Material shown.
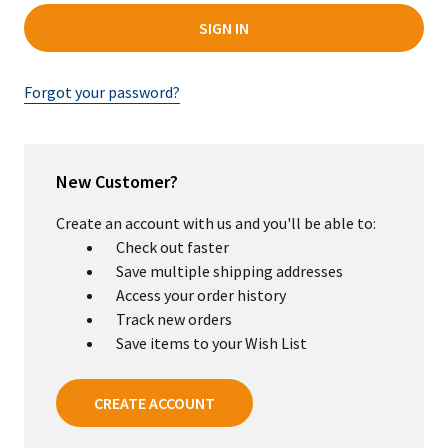
Forgot your password?
New Customer?
Create an account with us and you'll be able to:
Check out faster
Save multiple shipping addresses
Access your order history
Track new orders
Save items to your Wish List
CREATE ACCOUNT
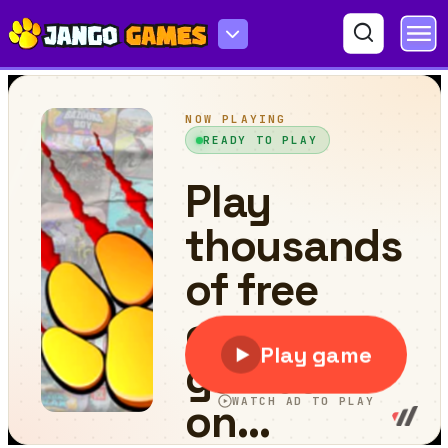
Awesome Duck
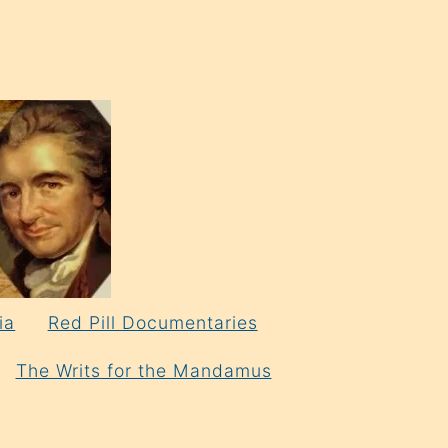
ia
Red Pill Documentaries
The Writs for the Mandamus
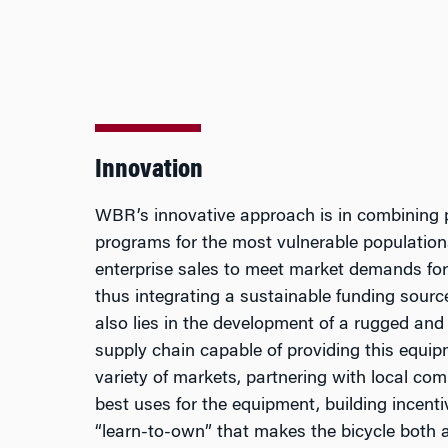
Innovation
WBR’s innovative approach is in combining p
programs for the most vulnerable population
enterprise sales to meet market demands for 
thus integrating a sustainable funding sour
also lies in the development of a rugged and 
supply chain capable of providing this equip
variety of markets, partnering with local com
best uses for the equipment, building incent
“learn-to-own” that makes the bicycle both 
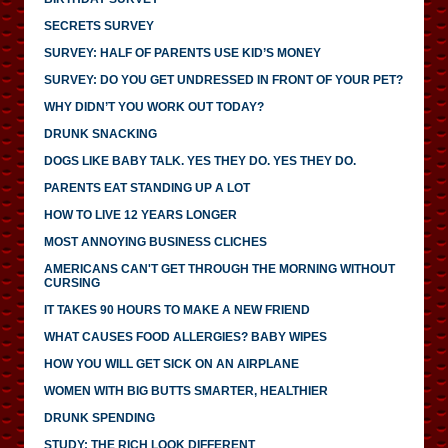
SECRETS SURVEY
SURVEY: HALF OF PARENTS USE KID’S MONEY
SURVEY: DO YOU GET UNDRESSED IN FRONT OF YOUR PET?
WHY DIDN’T YOU WORK OUT TODAY?
DRUNK SNACKING
DOGS LIKE BABY TALK. YES THEY DO. YES THEY DO.
PARENTS EAT STANDING UP A LOT
HOW TO LIVE 12 YEARS LONGER
MOST ANNOYING BUSINESS CLICHES
AMERICANS CAN'T GET THROUGH THE MORNING WITHOUT
CURSING
IT TAKES 90 HOURS TO MAKE A NEW FRIEND
WHAT CAUSES FOOD ALLERGIES? BABY WIPES
HOW YOU WILL GET SICK ON AN AIRPLANE
WOMEN WITH BIG BUTTS SMARTER, HEALTHIER
DRUNK SPENDING
STUDY: THE RICH LOOK DIFFERENT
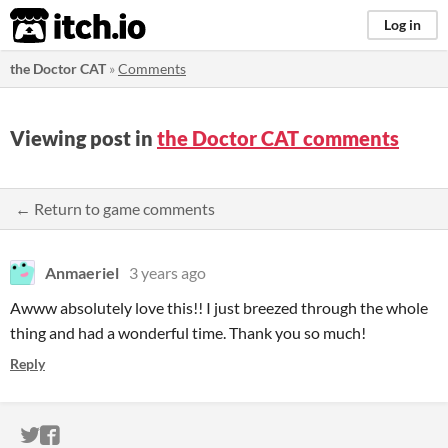
itch.io
Log in
the Doctor CAT
»
Comments
Viewing post in
the Doctor CAT comments
← Return to game comments
Anmaeriel
3 years ago
Awww absolutely love this!! I just breezed through the whole
thing and had a wonderful time. Thank you so much!
Reply
ITCH.IO ON TWITTER
ITCH.IO ON FACEBOOK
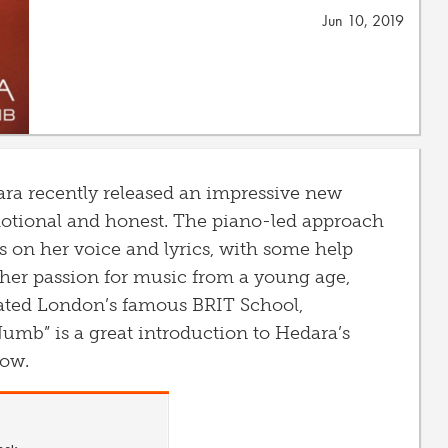
Jun 10, 2019
ra recently released an impressive new
motional and honest. The piano-led approach
s on her voice and lyrics, with some help
her passion for music from a young age,
ated London’s famous BRIT School,
Numb” is a great introduction to Hedara’s
now.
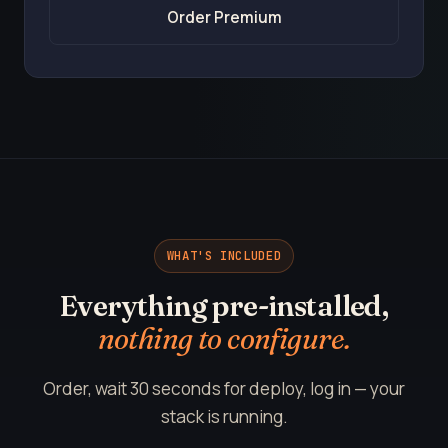
Order Premium
WHAT'S INCLUDED
Everything pre-installed,
nothing to configure.
Order, wait 30 seconds for deploy, log in — your
stack is running.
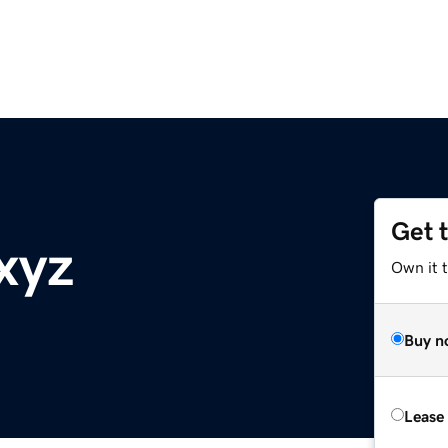
Get 
xyz
Own it 
Buy n
Lease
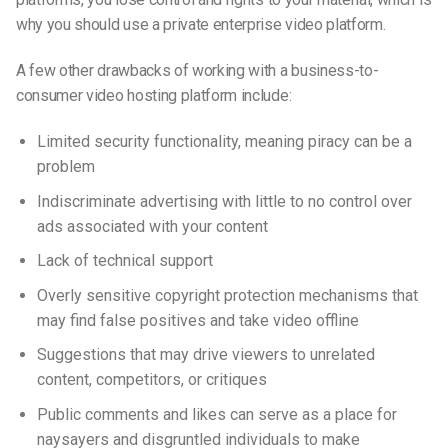
why you should use a private
enterprise video platform.
A few other drawbacks of working with a business-to-
consumer video hosting platform include:
Limited security functionality, meaning piracy can be a
problem
Indiscriminate advertising with little to no control over
ads associated with your content
Lack of technical support
Overly sensitive copyright protection mechanisms that
may find false positives and take video offline
Suggestions that may drive viewers to unrelated
content, competitors, or critiques
Public comments and likes can serve as a place for
naysayers and disgruntled individuals to make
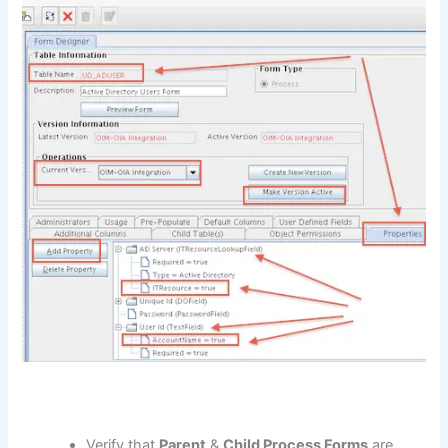
Verify that
Parent
&
Child Process Forms
are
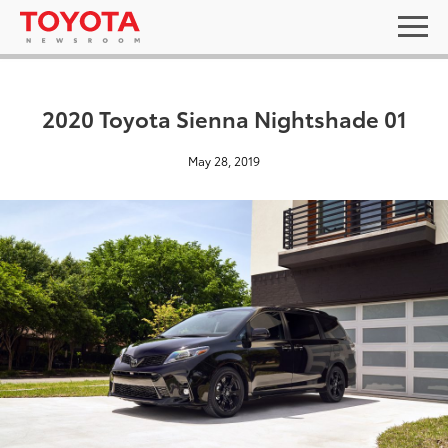
2020 Toyota Sienna Nightshade 01
May 28, 2019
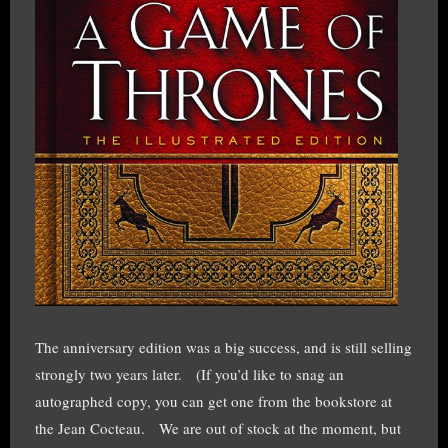
The anniversary edition was a big success, and is still selling
strongly two years later. (If you’d like to snag an
autographed copy, you can get one from the bookstore at
the Jean Cocteau. We are out of stock at the moment, but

To do.
Say, as a single number, how many lines of the records hold the word "Save".

Result for this exercise.
2